%%

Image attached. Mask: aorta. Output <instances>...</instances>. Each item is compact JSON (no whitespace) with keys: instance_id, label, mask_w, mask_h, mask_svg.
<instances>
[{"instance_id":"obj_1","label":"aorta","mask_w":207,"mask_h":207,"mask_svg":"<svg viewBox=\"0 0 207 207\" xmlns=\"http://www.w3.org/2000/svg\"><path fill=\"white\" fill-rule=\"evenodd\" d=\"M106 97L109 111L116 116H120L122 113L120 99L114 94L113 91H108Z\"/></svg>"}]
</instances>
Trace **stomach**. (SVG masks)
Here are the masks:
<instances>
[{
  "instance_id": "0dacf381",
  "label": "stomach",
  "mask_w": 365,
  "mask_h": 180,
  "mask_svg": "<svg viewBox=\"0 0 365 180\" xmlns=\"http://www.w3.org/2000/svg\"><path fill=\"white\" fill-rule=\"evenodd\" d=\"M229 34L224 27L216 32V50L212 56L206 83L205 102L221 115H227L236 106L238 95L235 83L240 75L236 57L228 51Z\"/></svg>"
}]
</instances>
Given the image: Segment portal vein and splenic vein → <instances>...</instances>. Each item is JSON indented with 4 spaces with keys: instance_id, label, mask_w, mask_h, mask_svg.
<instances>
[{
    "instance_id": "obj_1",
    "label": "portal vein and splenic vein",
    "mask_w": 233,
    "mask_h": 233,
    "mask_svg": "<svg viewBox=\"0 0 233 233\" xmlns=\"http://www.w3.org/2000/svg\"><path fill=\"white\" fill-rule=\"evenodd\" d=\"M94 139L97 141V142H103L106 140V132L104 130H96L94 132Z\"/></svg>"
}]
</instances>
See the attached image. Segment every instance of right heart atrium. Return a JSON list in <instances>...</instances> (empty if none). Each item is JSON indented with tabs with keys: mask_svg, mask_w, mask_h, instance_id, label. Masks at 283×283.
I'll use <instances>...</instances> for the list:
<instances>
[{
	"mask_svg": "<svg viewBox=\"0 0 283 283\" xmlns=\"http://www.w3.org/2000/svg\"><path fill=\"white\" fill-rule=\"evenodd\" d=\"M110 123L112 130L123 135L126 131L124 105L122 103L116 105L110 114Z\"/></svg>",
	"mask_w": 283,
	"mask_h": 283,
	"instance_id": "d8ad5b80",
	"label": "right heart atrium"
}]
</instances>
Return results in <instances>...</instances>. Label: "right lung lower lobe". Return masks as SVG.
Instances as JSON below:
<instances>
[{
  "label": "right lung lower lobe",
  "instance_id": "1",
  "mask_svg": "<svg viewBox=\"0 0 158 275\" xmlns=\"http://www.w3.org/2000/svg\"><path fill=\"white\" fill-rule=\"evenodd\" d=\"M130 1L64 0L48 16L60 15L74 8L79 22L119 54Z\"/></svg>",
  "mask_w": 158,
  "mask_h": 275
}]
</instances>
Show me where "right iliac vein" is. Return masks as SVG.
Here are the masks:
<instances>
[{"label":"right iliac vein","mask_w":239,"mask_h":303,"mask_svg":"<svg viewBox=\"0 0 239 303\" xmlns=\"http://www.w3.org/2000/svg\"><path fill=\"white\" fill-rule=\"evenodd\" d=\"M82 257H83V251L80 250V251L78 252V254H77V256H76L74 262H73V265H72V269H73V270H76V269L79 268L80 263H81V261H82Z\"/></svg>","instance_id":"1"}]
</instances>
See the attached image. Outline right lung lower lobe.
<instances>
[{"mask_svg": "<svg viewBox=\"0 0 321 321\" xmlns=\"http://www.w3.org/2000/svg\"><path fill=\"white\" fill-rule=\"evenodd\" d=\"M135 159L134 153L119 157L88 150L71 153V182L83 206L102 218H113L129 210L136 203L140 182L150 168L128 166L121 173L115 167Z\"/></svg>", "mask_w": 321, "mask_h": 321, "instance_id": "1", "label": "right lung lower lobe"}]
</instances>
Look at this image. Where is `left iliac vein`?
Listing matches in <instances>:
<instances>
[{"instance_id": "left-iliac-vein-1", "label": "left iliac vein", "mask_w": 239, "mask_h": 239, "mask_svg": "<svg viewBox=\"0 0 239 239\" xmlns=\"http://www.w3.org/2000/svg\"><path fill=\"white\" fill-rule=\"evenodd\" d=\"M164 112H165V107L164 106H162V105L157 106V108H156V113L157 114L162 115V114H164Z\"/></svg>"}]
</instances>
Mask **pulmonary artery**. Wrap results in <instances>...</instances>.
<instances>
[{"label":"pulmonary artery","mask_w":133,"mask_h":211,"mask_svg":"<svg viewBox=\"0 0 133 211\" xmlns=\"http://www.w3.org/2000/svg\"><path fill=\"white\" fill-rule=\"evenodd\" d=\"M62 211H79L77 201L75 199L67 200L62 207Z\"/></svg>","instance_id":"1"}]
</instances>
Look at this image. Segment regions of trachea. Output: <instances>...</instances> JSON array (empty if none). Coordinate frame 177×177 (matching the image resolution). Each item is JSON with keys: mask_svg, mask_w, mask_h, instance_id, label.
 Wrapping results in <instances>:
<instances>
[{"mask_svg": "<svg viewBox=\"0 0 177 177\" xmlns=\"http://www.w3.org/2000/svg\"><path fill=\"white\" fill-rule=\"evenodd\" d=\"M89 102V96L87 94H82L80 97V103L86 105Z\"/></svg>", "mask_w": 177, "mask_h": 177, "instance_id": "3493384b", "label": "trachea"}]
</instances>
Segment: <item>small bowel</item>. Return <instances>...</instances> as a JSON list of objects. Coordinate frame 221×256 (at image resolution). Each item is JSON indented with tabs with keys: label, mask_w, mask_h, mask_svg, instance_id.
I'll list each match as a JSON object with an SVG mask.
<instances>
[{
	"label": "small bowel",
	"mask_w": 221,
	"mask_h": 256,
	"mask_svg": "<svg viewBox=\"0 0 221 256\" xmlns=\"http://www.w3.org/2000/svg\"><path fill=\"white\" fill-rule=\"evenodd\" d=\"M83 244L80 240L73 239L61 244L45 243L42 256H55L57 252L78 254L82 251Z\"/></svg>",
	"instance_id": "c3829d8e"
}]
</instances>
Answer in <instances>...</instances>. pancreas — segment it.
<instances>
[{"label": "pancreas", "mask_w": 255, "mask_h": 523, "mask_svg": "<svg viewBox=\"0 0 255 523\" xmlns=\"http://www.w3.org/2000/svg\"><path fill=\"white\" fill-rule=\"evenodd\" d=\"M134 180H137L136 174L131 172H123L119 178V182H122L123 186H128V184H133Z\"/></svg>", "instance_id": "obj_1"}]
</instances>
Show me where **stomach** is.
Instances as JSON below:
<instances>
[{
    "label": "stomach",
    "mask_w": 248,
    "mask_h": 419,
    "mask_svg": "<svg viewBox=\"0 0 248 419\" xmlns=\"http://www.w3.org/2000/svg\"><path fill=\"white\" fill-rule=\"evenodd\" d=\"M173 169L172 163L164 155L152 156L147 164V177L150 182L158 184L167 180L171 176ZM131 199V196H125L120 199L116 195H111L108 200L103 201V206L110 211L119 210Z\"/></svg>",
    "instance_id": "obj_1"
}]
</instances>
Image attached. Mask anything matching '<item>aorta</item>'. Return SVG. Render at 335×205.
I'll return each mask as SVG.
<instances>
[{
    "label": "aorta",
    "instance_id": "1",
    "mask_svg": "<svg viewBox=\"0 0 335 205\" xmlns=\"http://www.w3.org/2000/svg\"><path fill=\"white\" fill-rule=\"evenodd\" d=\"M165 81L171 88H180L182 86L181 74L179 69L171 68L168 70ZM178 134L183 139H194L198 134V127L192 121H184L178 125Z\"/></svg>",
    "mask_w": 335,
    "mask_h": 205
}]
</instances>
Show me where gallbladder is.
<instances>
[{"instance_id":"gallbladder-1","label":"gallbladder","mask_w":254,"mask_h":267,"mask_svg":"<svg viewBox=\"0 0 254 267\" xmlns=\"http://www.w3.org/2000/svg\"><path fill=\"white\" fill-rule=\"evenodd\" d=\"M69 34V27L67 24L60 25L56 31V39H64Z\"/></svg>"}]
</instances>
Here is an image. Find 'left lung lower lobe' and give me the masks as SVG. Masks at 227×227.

%%

Your goal:
Nothing but the lines from the one holding "Image attached. Mask anything" through the last line of the data may be output, and each must match exactly.

Response box:
Image attached. Mask anything matching '<item>aorta</item>'. Return SVG. Render at 335×205.
I'll return each mask as SVG.
<instances>
[{
    "label": "aorta",
    "instance_id": "1",
    "mask_svg": "<svg viewBox=\"0 0 335 205\" xmlns=\"http://www.w3.org/2000/svg\"><path fill=\"white\" fill-rule=\"evenodd\" d=\"M165 81L171 88H180L182 86L181 74L179 69L171 68L168 70ZM178 134L183 139H194L198 134V127L192 121H184L178 125Z\"/></svg>",
    "mask_w": 335,
    "mask_h": 205
}]
</instances>
Show me where gallbladder is.
<instances>
[{"instance_id":"gallbladder-1","label":"gallbladder","mask_w":254,"mask_h":267,"mask_svg":"<svg viewBox=\"0 0 254 267\" xmlns=\"http://www.w3.org/2000/svg\"><path fill=\"white\" fill-rule=\"evenodd\" d=\"M69 34V27L67 24L60 25L56 31V39H64Z\"/></svg>"}]
</instances>
Here is an image. Find 'left lung lower lobe' and give me the masks as SVG. Masks at 227×227.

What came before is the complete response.